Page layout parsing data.
---*---

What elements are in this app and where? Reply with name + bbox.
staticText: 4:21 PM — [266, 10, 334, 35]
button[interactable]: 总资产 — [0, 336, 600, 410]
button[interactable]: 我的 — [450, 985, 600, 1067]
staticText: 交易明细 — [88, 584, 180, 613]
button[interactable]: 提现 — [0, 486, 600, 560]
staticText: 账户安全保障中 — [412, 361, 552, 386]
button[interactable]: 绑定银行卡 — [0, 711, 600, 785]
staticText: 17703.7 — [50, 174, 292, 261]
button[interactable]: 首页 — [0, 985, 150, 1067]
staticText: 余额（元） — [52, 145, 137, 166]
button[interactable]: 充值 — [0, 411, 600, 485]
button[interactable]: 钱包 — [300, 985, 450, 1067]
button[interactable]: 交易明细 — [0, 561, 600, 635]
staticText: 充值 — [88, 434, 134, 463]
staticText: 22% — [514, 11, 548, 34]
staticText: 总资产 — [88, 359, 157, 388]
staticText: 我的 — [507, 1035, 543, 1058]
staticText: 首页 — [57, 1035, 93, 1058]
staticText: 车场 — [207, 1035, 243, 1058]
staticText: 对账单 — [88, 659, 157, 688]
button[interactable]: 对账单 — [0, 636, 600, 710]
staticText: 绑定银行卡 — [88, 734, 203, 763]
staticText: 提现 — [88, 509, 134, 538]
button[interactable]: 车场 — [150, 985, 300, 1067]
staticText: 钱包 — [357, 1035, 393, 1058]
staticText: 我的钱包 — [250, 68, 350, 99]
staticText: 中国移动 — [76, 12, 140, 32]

---*---

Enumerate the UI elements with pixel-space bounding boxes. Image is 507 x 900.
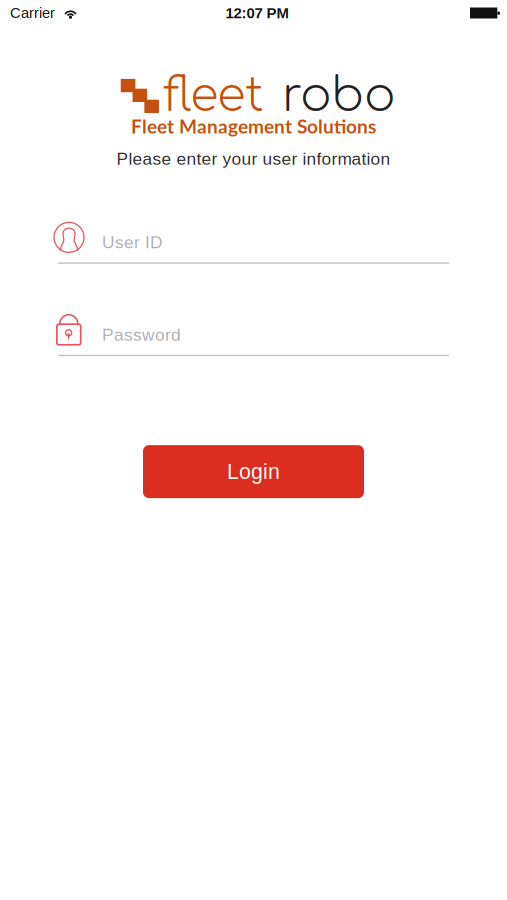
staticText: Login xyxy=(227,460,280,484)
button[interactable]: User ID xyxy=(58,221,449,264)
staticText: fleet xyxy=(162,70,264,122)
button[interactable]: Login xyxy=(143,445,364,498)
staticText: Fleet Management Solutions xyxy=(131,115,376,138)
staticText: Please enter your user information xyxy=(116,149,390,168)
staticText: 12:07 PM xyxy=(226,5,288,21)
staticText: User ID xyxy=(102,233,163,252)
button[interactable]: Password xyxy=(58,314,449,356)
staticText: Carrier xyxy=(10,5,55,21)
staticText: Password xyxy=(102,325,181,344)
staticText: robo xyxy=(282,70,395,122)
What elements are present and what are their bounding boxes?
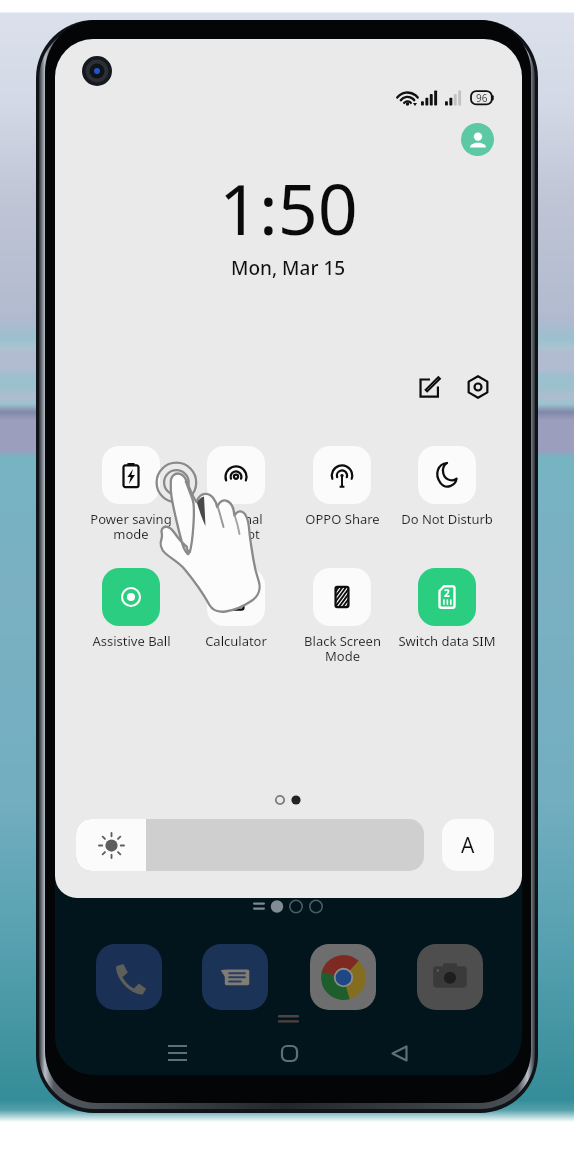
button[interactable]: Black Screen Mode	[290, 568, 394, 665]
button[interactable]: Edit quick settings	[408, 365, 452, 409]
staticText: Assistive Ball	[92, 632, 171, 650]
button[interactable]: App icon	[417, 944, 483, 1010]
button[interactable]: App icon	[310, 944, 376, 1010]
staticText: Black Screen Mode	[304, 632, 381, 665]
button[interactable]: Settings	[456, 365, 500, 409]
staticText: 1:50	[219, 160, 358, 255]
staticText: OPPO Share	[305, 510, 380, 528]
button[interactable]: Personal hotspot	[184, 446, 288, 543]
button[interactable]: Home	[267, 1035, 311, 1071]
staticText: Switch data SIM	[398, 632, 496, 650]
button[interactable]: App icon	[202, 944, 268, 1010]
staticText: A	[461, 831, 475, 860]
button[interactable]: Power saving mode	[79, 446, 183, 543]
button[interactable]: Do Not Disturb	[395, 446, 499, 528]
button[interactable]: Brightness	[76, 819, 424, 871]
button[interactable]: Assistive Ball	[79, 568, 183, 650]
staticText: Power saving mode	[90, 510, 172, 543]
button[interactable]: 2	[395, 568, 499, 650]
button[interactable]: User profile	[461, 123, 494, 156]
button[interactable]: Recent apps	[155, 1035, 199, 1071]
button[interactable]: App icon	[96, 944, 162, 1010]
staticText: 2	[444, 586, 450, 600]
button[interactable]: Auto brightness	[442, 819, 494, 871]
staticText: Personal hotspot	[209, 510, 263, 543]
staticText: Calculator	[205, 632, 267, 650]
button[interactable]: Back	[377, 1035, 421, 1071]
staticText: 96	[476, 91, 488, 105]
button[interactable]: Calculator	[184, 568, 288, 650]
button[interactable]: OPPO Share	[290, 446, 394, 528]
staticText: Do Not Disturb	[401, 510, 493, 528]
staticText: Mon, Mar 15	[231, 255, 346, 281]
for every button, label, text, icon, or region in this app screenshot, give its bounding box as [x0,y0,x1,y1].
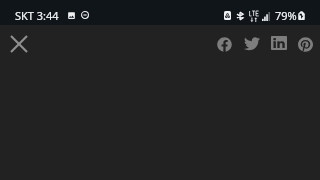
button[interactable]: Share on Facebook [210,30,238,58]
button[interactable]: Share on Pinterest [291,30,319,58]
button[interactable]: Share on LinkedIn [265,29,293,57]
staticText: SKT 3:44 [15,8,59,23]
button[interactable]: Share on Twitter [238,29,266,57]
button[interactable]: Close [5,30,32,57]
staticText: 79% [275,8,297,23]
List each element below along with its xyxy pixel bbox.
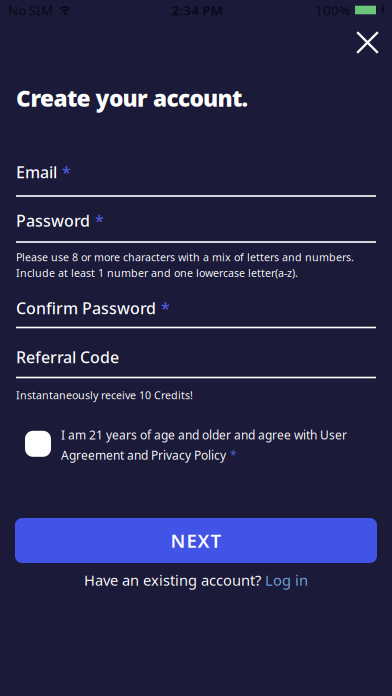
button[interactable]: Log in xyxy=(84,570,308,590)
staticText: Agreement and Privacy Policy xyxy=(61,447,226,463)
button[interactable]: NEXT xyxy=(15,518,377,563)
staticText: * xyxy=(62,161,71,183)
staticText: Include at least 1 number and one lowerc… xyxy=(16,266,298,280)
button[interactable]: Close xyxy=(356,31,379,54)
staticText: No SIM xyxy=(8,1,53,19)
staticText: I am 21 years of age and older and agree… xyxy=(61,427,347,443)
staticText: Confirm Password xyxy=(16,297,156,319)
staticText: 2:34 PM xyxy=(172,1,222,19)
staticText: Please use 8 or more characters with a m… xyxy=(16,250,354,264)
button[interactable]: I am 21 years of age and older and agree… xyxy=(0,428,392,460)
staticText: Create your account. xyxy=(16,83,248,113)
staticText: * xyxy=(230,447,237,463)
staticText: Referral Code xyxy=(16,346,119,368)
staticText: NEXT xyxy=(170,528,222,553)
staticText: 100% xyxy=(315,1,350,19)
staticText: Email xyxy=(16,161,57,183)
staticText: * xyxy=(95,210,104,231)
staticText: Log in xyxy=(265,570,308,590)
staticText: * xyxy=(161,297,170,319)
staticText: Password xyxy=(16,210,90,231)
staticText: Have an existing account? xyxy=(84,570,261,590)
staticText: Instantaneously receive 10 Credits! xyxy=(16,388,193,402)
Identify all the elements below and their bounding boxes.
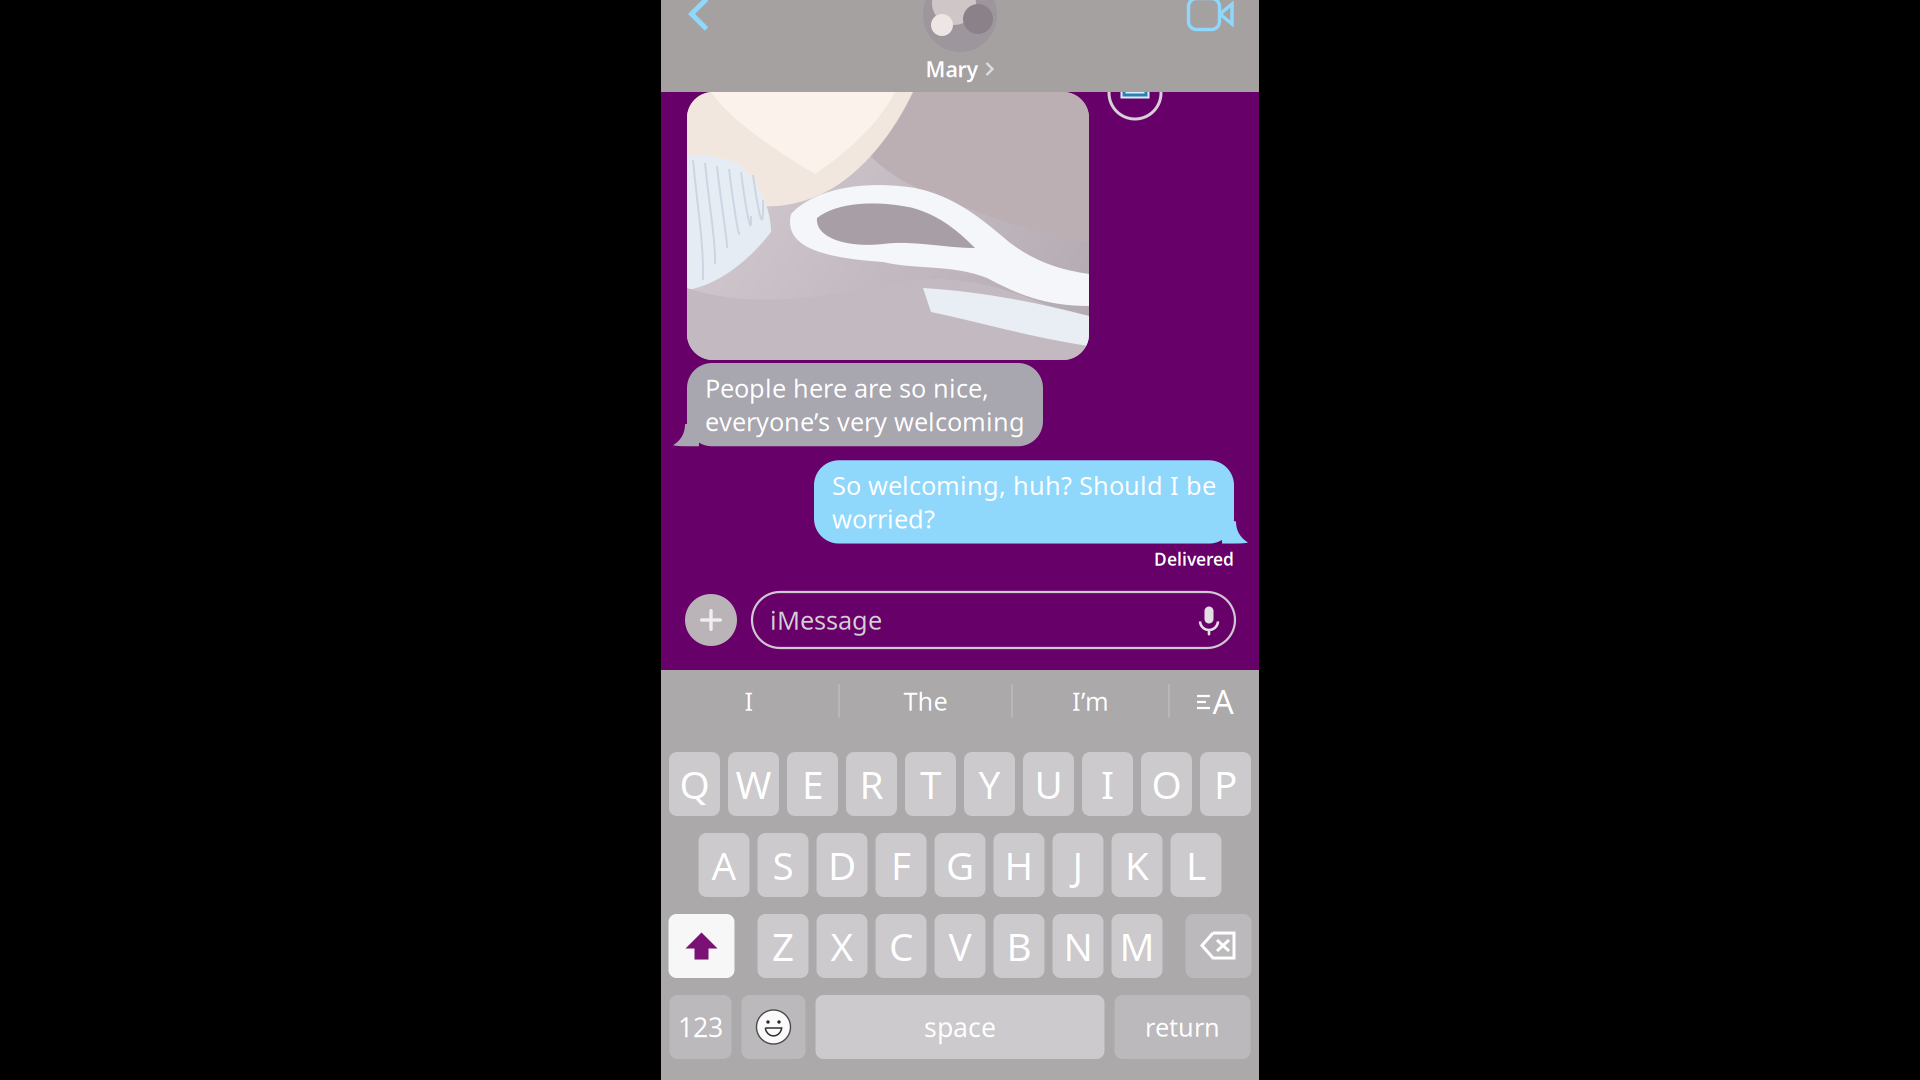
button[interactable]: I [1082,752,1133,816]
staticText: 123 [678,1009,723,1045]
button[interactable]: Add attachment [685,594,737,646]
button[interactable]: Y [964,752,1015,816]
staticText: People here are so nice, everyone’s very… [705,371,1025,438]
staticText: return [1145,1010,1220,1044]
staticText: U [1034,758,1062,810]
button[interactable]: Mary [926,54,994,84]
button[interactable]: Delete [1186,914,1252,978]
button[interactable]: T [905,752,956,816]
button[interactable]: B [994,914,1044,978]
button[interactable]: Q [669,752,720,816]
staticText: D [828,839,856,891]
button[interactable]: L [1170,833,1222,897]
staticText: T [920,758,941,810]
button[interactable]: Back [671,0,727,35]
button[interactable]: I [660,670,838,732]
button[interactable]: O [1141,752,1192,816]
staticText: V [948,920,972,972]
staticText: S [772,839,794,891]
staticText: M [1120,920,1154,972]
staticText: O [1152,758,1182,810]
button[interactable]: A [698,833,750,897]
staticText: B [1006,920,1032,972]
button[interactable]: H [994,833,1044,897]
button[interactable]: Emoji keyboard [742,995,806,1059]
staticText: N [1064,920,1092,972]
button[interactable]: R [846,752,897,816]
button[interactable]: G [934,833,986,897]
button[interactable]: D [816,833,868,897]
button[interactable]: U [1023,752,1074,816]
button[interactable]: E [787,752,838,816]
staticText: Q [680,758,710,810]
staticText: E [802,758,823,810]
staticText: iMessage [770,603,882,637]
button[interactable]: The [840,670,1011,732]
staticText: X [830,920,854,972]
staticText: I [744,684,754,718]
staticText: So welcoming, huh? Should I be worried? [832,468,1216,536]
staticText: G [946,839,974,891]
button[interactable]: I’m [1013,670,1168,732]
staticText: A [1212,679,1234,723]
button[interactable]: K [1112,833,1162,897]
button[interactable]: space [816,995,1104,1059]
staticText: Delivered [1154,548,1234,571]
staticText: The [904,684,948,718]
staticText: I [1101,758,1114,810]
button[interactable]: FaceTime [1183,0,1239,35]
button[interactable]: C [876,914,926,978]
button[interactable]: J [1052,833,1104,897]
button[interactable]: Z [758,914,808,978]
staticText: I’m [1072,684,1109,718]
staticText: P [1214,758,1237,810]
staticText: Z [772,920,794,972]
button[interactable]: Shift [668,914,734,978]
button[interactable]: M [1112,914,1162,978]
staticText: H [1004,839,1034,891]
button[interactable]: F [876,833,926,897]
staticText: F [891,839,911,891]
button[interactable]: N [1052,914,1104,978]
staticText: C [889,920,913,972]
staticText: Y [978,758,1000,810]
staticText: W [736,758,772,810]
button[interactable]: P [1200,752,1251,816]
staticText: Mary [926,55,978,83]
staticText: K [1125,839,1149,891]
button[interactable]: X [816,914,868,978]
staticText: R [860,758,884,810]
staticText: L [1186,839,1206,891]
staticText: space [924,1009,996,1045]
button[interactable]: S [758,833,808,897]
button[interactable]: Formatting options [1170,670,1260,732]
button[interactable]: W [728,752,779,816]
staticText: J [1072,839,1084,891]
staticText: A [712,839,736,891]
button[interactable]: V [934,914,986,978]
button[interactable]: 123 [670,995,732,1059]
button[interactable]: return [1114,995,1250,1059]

---*---

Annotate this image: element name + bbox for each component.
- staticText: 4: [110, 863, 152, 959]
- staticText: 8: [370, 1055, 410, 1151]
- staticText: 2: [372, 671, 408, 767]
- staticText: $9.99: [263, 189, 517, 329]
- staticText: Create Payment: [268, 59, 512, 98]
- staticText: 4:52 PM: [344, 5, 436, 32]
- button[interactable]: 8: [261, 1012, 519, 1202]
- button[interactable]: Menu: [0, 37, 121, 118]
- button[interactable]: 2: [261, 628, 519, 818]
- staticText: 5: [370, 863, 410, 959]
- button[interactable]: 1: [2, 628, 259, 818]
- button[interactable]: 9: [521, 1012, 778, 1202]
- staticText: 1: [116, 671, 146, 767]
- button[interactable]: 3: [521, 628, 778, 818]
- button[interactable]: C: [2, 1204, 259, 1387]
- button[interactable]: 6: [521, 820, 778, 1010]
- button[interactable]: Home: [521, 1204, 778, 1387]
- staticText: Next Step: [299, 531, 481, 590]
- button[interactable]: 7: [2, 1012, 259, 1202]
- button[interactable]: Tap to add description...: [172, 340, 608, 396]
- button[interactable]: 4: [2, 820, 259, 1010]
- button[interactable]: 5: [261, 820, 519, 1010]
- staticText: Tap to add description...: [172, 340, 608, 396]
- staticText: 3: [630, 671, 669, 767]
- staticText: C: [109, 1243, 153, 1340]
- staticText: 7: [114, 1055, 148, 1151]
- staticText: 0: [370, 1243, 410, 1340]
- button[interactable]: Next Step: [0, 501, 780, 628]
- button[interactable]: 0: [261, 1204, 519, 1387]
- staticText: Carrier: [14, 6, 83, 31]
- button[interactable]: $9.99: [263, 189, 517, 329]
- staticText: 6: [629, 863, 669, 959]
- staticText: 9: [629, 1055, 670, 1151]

---*---

Required work.
Wherever the string "this" appears in a line above, copy that line.

Task answer.
What elements are in this app and where? Reply with name + bbox.
for every button, label, text, icon, or region in this app screenshot, give its bounding box as [x0,y0,x1,y1].
Annotate this image: element name + bbox for each component.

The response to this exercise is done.